The online version contains supplementary material available at 10.1007/s40820-026-02095-x.

Given the inherent complexity of metabolic pathways and disease-associated agents, next-generation healthcare necessitates wearable, non-invasive, and customized approaches to continuously monitor a broad spectrum of physiologically relevant biomarkers for personalized health management. Moreover, existing data-based analytical strategies remain inadequate for delivering quantitative and predictive evaluations of health status in real-life settings. Here, we report an electronic multiplexed microneedle-based biosensor patch (eMPatch) that enables real-time, minimally invasive monitoring of key metabolic biomarkers in interstitial fluid, including glucose, uric acid, cholesterol, sodium, potassium, and pH. By integrating modular microneedle (MN) sensors into a skin-interfaced flexible platform, the eMPatch achieves robust mechanical stability and seamless skin conformity, thereby ensuring reliable and continuous sensing within the dermal space.
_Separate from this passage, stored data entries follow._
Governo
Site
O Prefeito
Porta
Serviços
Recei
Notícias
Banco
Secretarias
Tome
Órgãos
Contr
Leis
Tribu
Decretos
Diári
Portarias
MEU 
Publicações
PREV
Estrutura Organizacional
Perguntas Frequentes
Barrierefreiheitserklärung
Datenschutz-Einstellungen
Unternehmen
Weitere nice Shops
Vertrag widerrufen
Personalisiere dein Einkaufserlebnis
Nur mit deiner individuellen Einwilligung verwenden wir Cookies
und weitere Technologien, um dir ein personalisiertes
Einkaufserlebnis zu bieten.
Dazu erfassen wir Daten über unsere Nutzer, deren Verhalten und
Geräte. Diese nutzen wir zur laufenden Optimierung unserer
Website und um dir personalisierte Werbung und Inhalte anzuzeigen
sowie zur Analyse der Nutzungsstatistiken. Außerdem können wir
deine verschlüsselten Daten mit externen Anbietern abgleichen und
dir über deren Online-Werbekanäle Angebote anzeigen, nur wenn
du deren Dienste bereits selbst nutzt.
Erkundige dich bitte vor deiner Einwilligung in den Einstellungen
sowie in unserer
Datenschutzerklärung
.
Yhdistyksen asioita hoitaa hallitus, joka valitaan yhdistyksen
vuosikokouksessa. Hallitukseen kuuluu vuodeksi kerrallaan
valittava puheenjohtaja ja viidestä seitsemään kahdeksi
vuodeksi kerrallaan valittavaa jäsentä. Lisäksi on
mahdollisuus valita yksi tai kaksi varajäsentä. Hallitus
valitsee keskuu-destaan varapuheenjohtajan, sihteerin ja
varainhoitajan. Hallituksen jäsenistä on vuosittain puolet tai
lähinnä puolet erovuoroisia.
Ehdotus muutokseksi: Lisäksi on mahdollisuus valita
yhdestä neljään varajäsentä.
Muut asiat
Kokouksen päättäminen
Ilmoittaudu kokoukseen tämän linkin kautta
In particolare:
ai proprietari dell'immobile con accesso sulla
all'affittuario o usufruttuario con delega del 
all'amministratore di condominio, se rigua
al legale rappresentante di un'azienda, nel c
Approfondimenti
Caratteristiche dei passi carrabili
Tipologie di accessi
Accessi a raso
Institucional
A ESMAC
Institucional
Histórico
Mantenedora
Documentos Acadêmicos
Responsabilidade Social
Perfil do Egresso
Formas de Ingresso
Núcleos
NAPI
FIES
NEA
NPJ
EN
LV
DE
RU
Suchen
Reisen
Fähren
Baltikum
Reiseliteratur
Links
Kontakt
In vivo validation in animal models under metabolic intervention highlights the strong capability of the eMPatch for real-time physiological tracking across diverse daily activities. Implemented with a machine learning algorithm, the eMPatch enables automatic feature extraction and multi-task health assessment, achieving a classification accuracy of 0.996 in distinguishing normal and diet-induced metabolic disorder for health condition identification and an R2 score of 0.977 for the corresponding degree evaluation. This study highlights the potential of the MN-integrated, machine learning-enhanced biosensing platform toward personalized health management.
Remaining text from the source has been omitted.